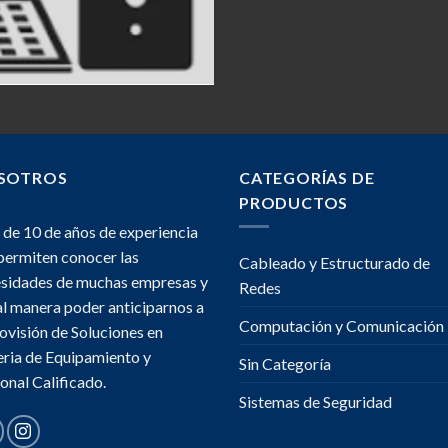
SOTROS
CATEGORÍAS DE
PRODUCTOS
de 10 de años de experiencia
permiten conocer las
Cableado y Estructurado de
sidades de muchas empresas y
Redes
al manera poder anticiparnos a
Computación y Comunicación
rovisión de Soluciones en
ria de Equipamiento y
Sin Categoría
onal Calificado.
Sistemas de Seguridad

------------------------------

What you are asked to do: Copy, without any change, the lines above from the one containing "Cableado y Estructurado de" to the end, both ends included. Add nothing else.

Result:
Cableado y Estructurado de
sidades de muchas empresas y
Redes
al manera poder anticiparnos a
Computación y Comunicación
rovisión de Soluciones en
ria de Equipamiento y
Sin Categoría
onal Calificado.
Sistemas de Seguridad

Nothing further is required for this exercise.